But, as a matter of fact, Michael had contrived in a short time to give an account of his experience of yesterday. And he had left Aunt M'riar in a state of disquiet and apprehension which had to be concealed, somehow. For she was quite clear that she would not take Mo into her confidence. She saw she had to choose between risking an interview with this convict husband of hers, and giving him up to the Law, probably to the gallows.

The man would come again to seek out his old mother, to extort money from her; that was beyond a doubt. But would he of necessity recognise the wife of twenty-three years ago in the very middle-aged person Aunt M'riar saw in the half of a looking-glass that Mr. Bartlett's careful myrmidons had not broken? Would she recognise him? Need either see the other? Well—no! Communications might be restricted to speech through a door with the chain up.

She took the boy Michael freely into her confidence about her unwillingness to see this man. But that she could do on the strength of his bad character; her own relation to him of course remained concealed. She puzzled her confidant not a little by her seeming inconsistency—so repugnant was she to the miscreant himself, yet so anxious that he should not fall into the hands of the Police. Micky kept his perplexity to himself, justifying his mother's estimate of his character.

But this much was clearly understood between them, that should the convict be seen by Micky on his way to the house, he should forthwith take one of two courses. If Uncle Mo was absent at the time, he was to warn Aunt M'riar of Mr. Wix's approach. If otherwise, he was to warn the unwelcome visitor of the risk he would run if he persisted in his attempt to procure an interview. Of course the chances were that Micky would be away on business, selling apples, potatoes, and turnips.

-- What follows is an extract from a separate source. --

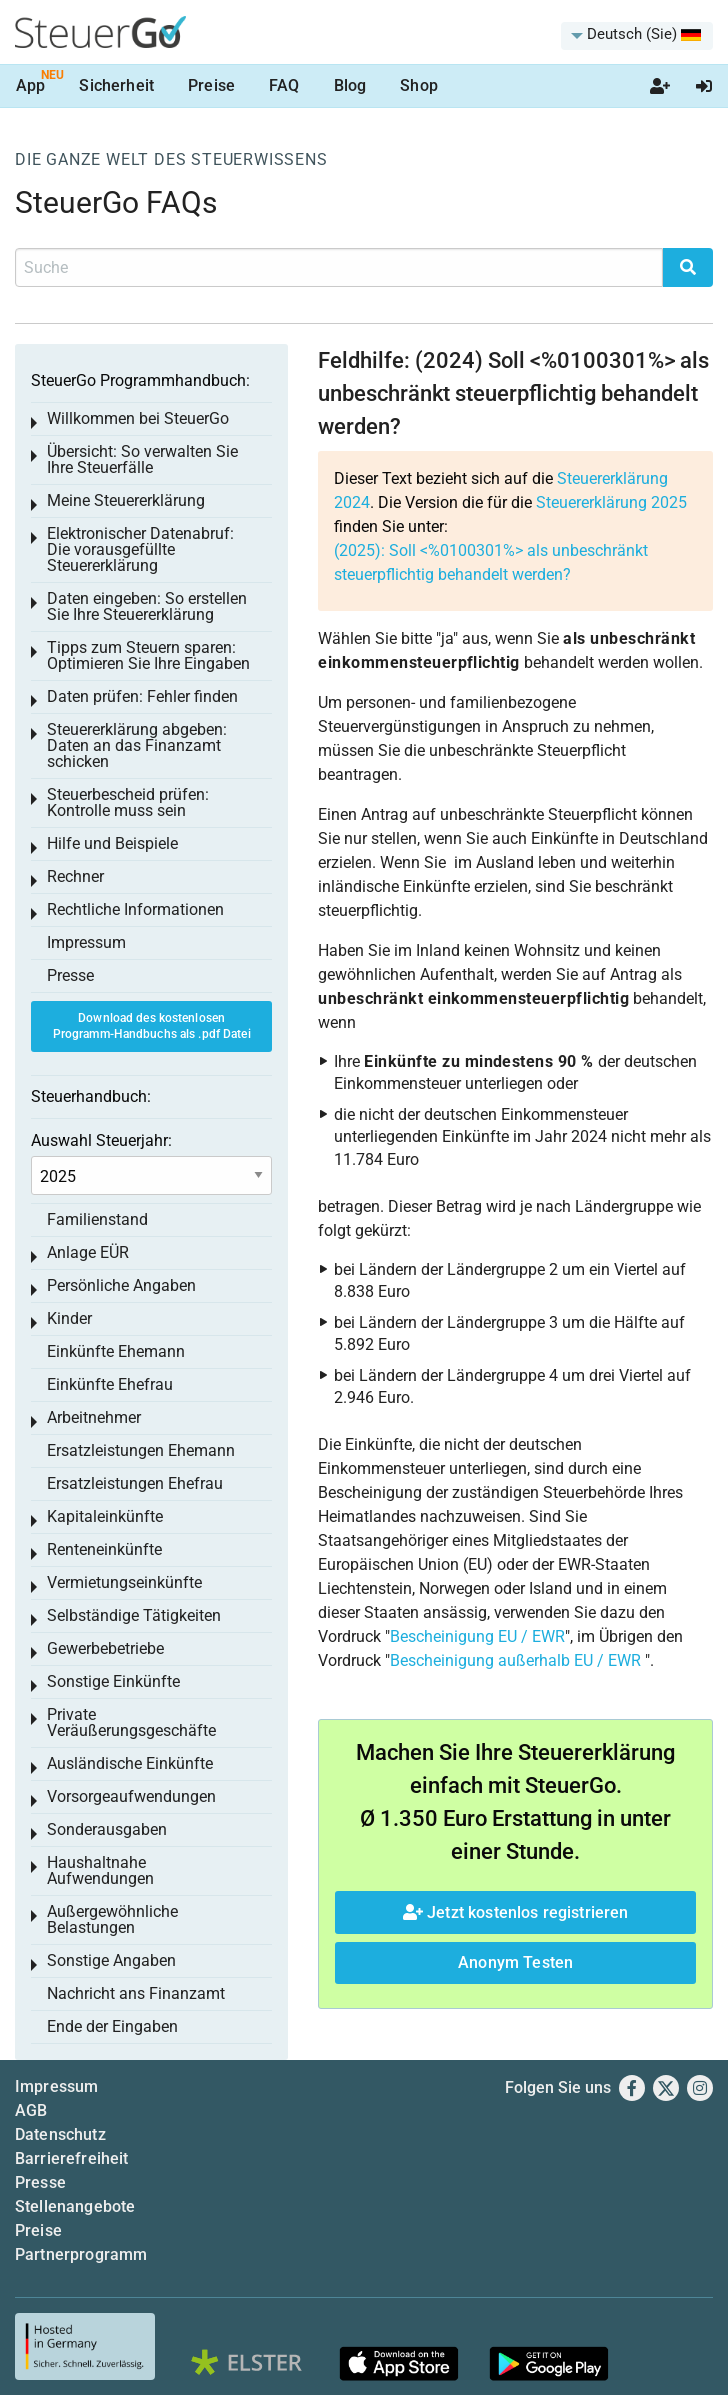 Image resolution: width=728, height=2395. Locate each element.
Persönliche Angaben (121, 1285)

As it turned out, however, he was able to observe one of the conditions of this compact.


It was on the Tuesday following the boy's visit to his great-aunt that Mrs. Tapping had words with her daughter Alethea. They arose out of Alethea's young man, an upstart. At least, he was so designated by Mrs. Tapping, for aspiring to the hand of this young lady; who, though plain by comparison with her mother at the same age, and no more figure than what you see, was that sharp with her tongue when provoked, it made your flesh curdle within you to hear her expressions. We need hardly say that we have to rely on her mother for these facts. It was, however, the extraction of Alethea that determined the presumptuousness of her young man's aspirations. He was marrying into two families, the Tappings and the Davises, which, though neither of them lordly, had always held their heads high and their behaviour according. Whereas this young Tom was metaphorically nobody, though actually in a shoe-shop and giving satisfaction to his employers, with twenty-one shillings a week certain and a rise at Christmas. You cannot do that unless you are a physical entity, but when your grandmother is in an almshouse and your father met his death in an inferior capacity at a Works, you have no call to give yourself airs, and the less you say the better.

This brief sketch of the status quo was given to Mrs. Riley by Mrs. Tapping, in her woollen shawl for the first time, because of the sharp edge in the wind, with a basket on her arm that Janus would have found useful, owing to its two lids, one each side the handle. They were at the entrance to Mrs. Riley's shop, and that good woman was bare-armed and bonnetless in the cold north wind. She had not lost her Irish accent.

"It is mesilf agrays with you intoirely," said she sympathetically.

"Not but what I do freely admit," said Mrs. Tapping, pursuing her topic in a spirit of magnanimity, "that young Rundle himself never makes bold, and is always civil spoke, which we might expect, seeing what is called for, measuring soles. For I always do say that the temptation to forget theirself is far more than human, especially flattenin' down the toe to get the len'th, though of course the situation would be sacrificed, and no character." This was an allusion to the delicacy of the position of one who adjusts a sliding spanner to the foot of Beauty, to determine its length to a nicety. The subject suggests curious questions. Suppose—to look at its romantic side, as easier of discussion—that you, young lady, were passionately adored by the young man at your shoe-shop, and he were to kiss your foot as Vivien did Merlin's, could you—would you—complain at the desk and lose him his situation? And how about the Pope? Is his Holiness never measured—sal a reverentia!—for his shoes? Or does the Oecumenical Council guess, and strike an average? However, the current of the story need not be interrupted to settle that.